* [WHAT YOU NEED TO DO]
The answer should be each line of the records that contains the word "Tariffa"; please copy them all.
--- --- ---
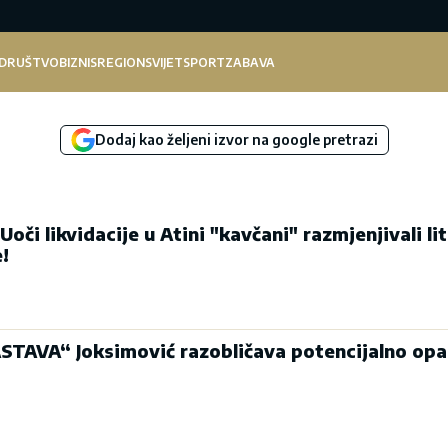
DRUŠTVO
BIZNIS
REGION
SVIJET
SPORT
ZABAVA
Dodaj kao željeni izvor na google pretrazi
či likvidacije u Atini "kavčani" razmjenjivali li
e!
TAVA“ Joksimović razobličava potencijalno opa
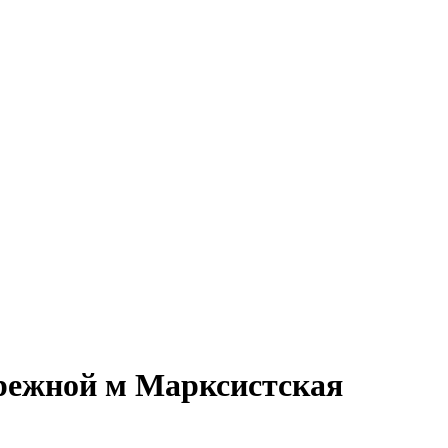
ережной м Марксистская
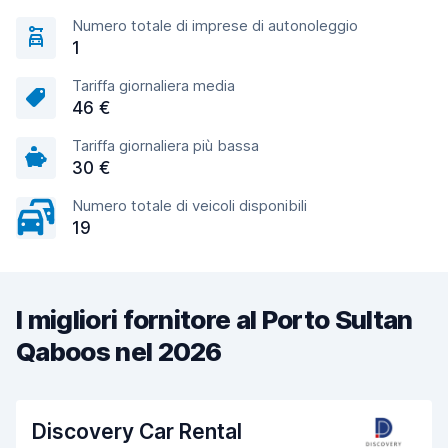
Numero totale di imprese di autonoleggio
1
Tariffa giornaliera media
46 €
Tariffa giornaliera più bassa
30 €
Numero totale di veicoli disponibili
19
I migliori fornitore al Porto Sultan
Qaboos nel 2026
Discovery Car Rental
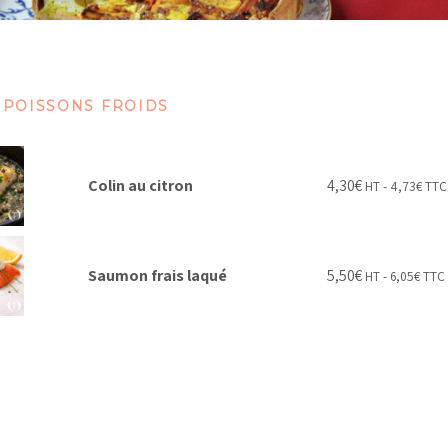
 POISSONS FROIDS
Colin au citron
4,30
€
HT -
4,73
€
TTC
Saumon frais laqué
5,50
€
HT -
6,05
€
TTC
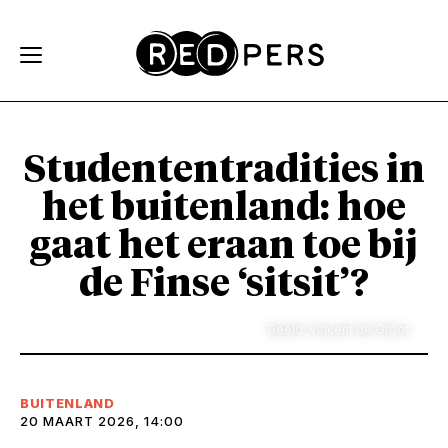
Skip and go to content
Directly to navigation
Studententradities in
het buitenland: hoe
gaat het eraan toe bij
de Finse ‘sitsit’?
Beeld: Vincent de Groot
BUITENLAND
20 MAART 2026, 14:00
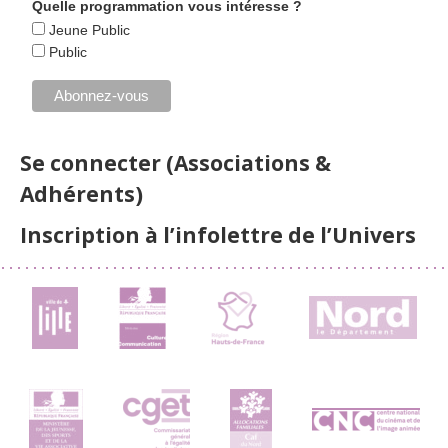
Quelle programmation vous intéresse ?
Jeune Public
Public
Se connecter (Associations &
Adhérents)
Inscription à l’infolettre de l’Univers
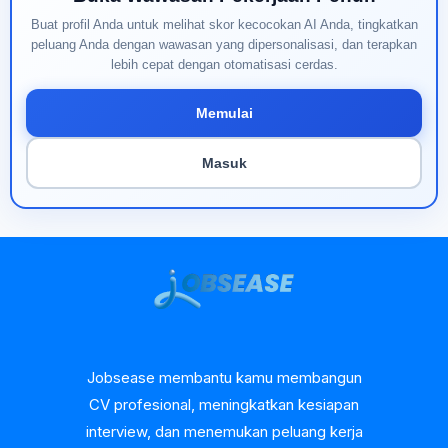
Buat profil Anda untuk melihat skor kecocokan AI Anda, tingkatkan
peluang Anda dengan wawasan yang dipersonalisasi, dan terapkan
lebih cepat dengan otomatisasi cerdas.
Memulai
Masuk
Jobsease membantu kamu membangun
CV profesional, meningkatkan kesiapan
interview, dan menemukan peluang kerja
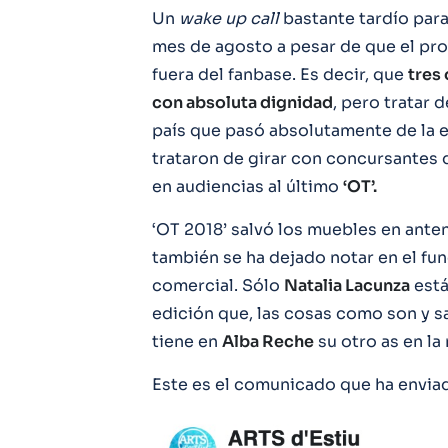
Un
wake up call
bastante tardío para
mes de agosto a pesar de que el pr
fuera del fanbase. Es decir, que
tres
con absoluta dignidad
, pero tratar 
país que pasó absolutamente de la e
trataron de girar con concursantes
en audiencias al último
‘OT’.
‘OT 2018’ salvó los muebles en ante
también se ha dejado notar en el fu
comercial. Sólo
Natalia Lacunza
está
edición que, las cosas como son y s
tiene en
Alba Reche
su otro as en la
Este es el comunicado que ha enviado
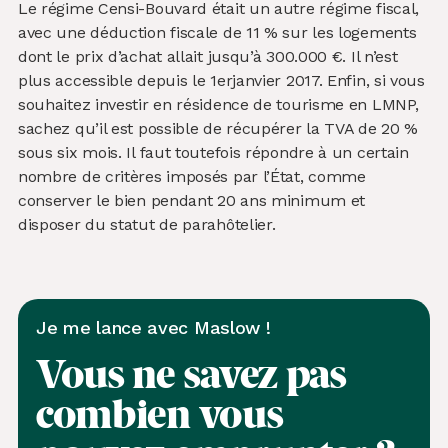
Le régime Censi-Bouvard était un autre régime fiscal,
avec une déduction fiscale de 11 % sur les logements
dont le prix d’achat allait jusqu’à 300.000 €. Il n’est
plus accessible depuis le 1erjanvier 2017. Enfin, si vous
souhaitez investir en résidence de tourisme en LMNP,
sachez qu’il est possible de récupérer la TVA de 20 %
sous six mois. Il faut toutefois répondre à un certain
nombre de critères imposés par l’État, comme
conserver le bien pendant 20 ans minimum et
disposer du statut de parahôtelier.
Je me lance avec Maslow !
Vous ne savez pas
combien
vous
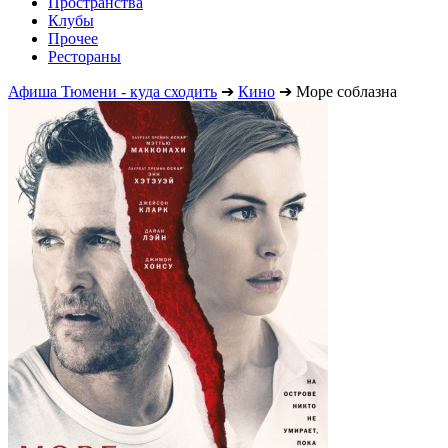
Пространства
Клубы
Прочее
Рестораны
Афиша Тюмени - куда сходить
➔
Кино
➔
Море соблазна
--- --- ---
* [EXERCISE RESULT]
Tariffa giornaliera media
Tariffa giornaliera più bassa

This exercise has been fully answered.